In the Gulf of Mexico, where wells are significantly deeper, monitoring of the upper completion can also significantly reduce risk. For this application, Schlumberger has deployed its WellWatcher Neon hybrid opto-electric permanent monitoring system that integrates a fiber-optic line with an electric line in the same cable to provide tubing integrity monitoring and simultaneous acquisition of pressure gauge data and distributed temperature data at very long distances and high pressures.

As activity continues to build in the ultra-deep well market, service companies are focusing on developing an array of tools and equipment to deal with two key drivers that require complex completions: extreme high pressure and temperature.

“The major equipment gaps in this theater fall into the ultra-high pressure and high temperature (HPHT) category,” said Tommy Grigsby, Halliburton’s product manager for sand control tools. “These wells require tubing strings, production packers or seals and accessory items that can handle the burst, collapse and tensile forces, compounded with elevated temperatures encountered during a well’s producing life. In addition, customers are increasingly requesting expanded tool capability with an eye toward reducing complexity and enhanced debris tolerance.”

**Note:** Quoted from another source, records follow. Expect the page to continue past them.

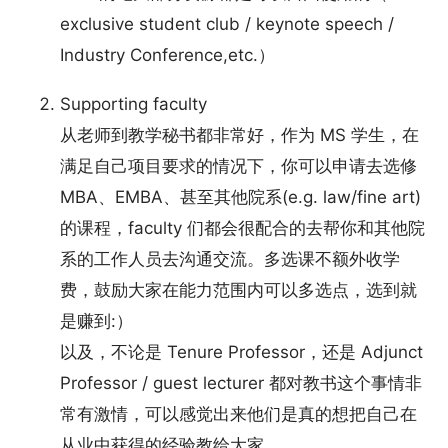
exclusive student club / keynote speech /
Industry Conference,etc.）
Supporting faculty
从老师到教学秘书都非常好，作为 MS 学生，在
满足自己项目要求的情况下，你可以申请去选修
MBA、EMBA、甚至其他院系(e.g. law/fine art)
的课程，faculty 们都会很配合的去帮你和其他院
系的工作人员去沟通交流。多选课不额外收学
费，鼓励大家在能力范围内可以多选点，选到就
是赚到:）
以及，不论是 Tenure Professor，还是 Adjunct
Professor / guest lecturer 都对教书这个事情非
常有激情，可以感觉出来他们是真的想把自己在
从业中获得的经验教给大家。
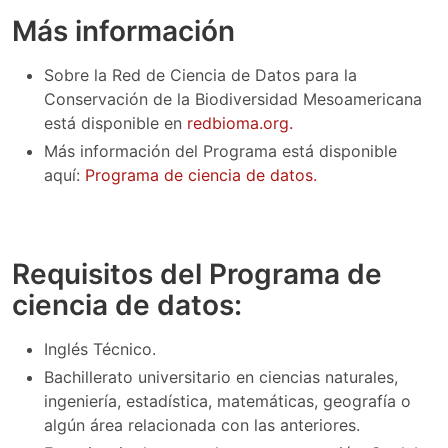
Más información
Sobre la Red de Ciencia de Datos para la
Conservación de la Biodiversidad Mesoamericana
está disponible en
redbioma.org.
Más información del Programa está disponible
aquí:
Programa de ciencia de datos.
Requisitos del Programa de
ciencia de datos:
Inglés Técnico.
Bachillerato universitario en ciencias naturales,
ingeniería, estadística, matemáticas, geografía o
algún área relacionada con las anteriores.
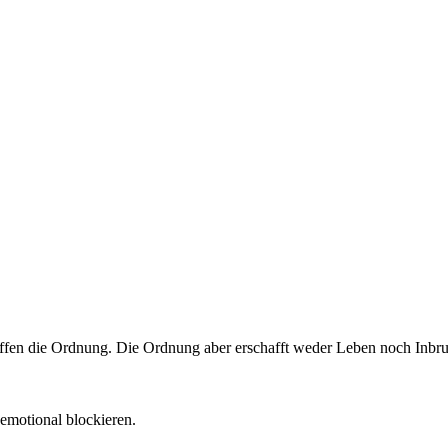
ffen die Ordnung. Die Ordnung aber erschafft weder Leben noch Inbru
emotional blockieren.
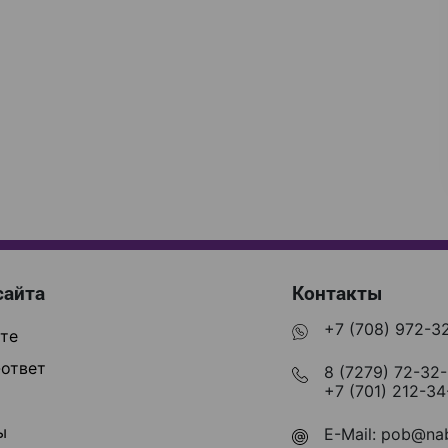
сайта
Контакты
+7 (708) 972-3
те
ответ
8 (7279) 72-32
+7 (701) 212-34
ы
E-Mail:
pob@nab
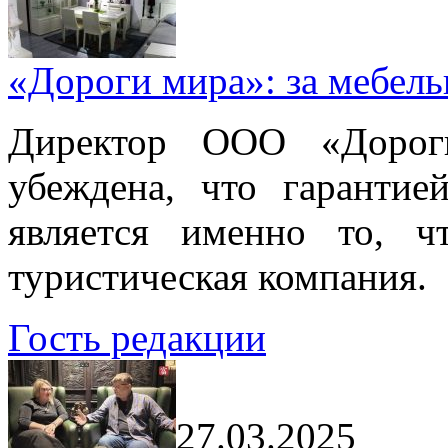
«Дороги мира»: за мебел
Директор ООО «Дорог
убеждена, что гарантие
является именно то, ч
туристическая компания.
Гость редакции
27.03.2025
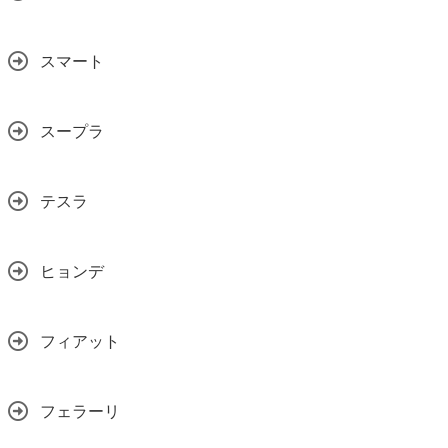
スマート
スープラ
テスラ
ヒョンデ
フィアット
フェラーリ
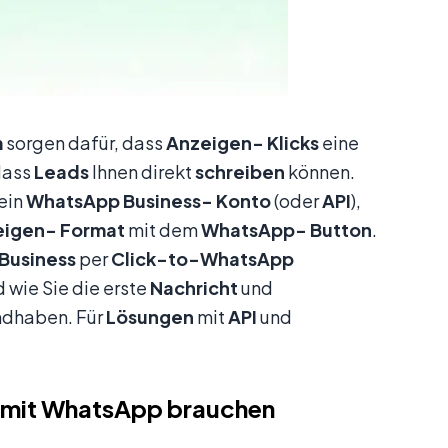
m
sorgen dafür, dass
Anzeigen-
Klicks
eine
dass
Leads
Ihnen direkt
schreiben
können.
 ein
WhatsApp
Business-
Konto
(oder
API
),
eigen-
Format
mit dem
WhatsApp-
Button
.
Business
per
Click-to-WhatsApp
 wie Sie die erste
Nachricht
und
dhaben. Für
Lösungen
mit
API
und
s mit WhatsApp brauchen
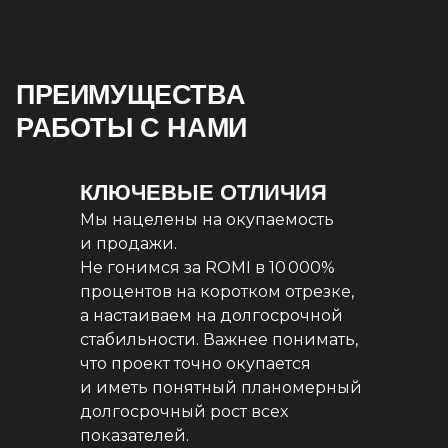
ПРЕИМУЩЕСТВА
РАБОТЫ С НАМИ
КЛЮЧЕВЫЕ ОТЛИЧИЯ
Мы нацелены на окупаемость
и продажи.
Не гонимся за ROMI в 10 000%
процентов на коротком отрезке,
а настаиваем на долгосрочной
стабильности. Важнее понимать,
что проект точно окупается
и иметь понятный планомерный
долгосрочный рост всех
показателей.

Halliburton’s Champ XHP retrievable service packer, rated to 15,000 psi and 400°F, is designed specifically for highly deviated and deeper wells. These wells pose problems with the transmission of torque required to operative retrievable services tools,” Mr Grigsby said. “Non-rotational tools are being developed to address the torque issue.”

But engineers and equipment designers are being pressed to develop completions systems that offer broader solutions rather than just specific tools. “With these types of applications, it’s important to consider more system integration, that is bringing all the different products together and looking at the completion as an overall package as opposed to individual tools,” Mr Grigsby said.

And because of the higher spread rates associated with deep and ultra-deep wells, there is also increased emphasis to develop completion hardware offline. “This has added a significant burden to existing test facilities to adequately test the designs prior to running them in the hole and to ensure that the ‘whole’ system is compatible,” he added.

Tools can be developed relatively quickly, especially in situations that involve an incremental design. Still, the time frame for new equipment to reach the marketplace and gain acceptance by the industry can take up to 10 years.

“Developing a new system is only part of the equation,” Mr Grigsby noted. “While new ideas are often readily available, it requires visionary operators to see the value of that technology, accept the design and qualification rigor already expended and employ the new tool or technique in their completions.”